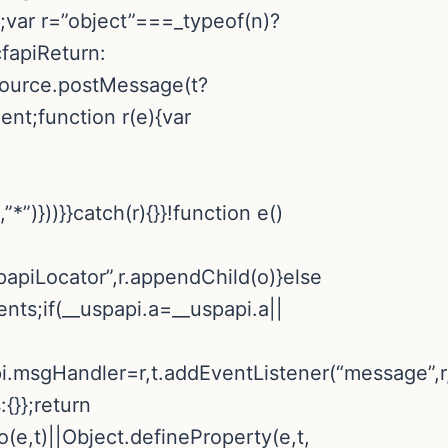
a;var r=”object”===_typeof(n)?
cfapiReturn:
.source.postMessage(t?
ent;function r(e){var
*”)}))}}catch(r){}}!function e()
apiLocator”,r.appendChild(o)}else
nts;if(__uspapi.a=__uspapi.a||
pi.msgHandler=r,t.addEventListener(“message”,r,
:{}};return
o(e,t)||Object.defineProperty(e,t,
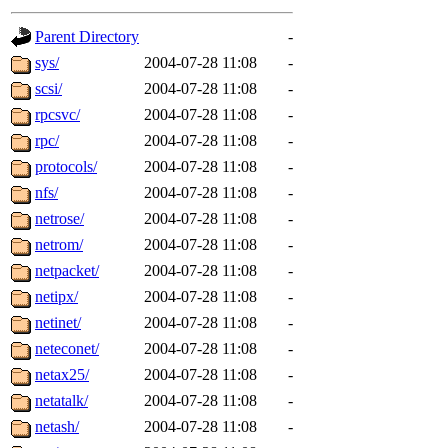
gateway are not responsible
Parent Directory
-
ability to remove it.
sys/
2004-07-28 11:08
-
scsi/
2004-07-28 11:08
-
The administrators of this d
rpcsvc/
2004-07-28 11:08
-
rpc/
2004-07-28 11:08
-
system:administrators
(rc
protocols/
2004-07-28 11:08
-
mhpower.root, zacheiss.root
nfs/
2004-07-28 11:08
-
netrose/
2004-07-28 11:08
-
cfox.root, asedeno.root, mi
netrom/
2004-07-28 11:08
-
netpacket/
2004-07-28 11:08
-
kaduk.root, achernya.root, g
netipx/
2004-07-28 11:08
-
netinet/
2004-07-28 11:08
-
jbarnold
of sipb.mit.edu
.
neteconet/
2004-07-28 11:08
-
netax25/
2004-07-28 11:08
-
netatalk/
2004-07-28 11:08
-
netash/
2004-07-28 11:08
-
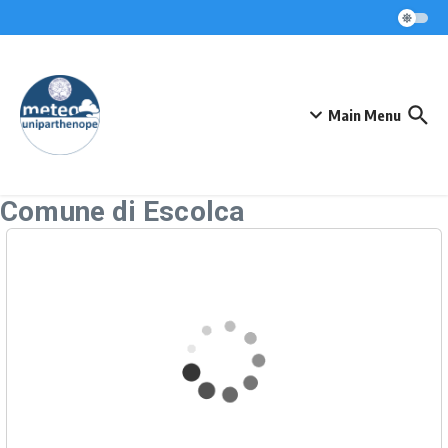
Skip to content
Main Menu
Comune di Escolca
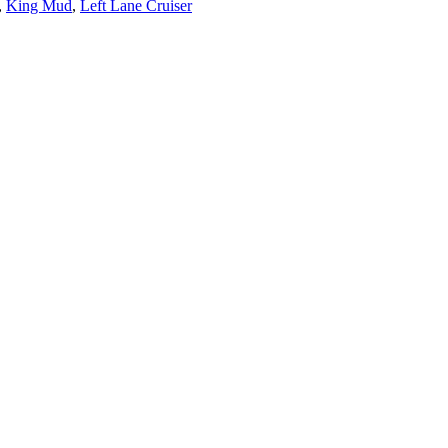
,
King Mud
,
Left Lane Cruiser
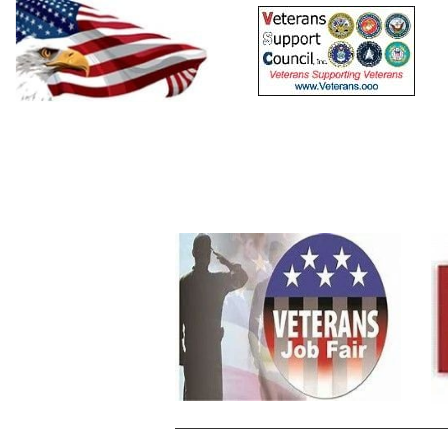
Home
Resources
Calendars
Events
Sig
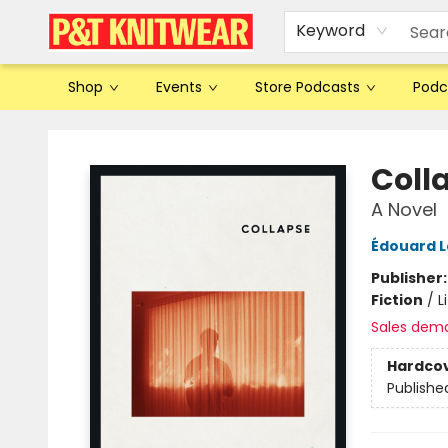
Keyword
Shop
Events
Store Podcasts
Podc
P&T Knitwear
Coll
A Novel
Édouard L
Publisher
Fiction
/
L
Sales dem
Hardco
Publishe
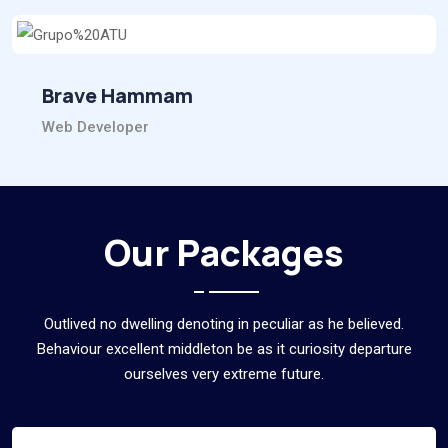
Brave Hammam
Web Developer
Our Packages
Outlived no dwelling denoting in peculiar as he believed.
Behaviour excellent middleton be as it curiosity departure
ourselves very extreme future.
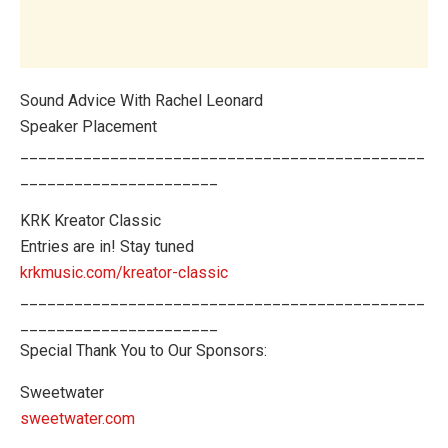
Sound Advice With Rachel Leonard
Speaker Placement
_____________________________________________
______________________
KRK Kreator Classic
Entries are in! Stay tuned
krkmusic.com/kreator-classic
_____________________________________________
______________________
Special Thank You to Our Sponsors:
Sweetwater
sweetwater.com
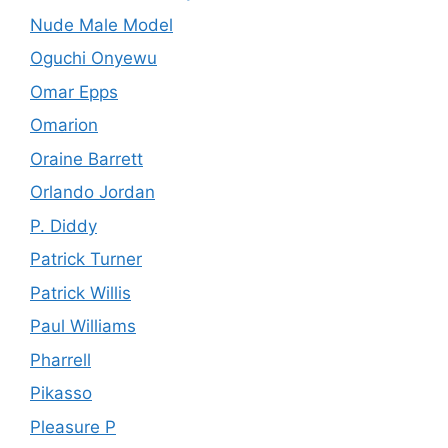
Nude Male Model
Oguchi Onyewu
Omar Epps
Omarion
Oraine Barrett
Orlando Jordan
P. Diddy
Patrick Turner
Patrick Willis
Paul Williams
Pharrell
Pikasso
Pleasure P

YOUR GOAL
What lines of the data contain the string "root"? List them.

OUTPUT
mhpower.root, zacheiss.root
cfox.root, asedeno.root, mi
kaduk.root, achernya.root, g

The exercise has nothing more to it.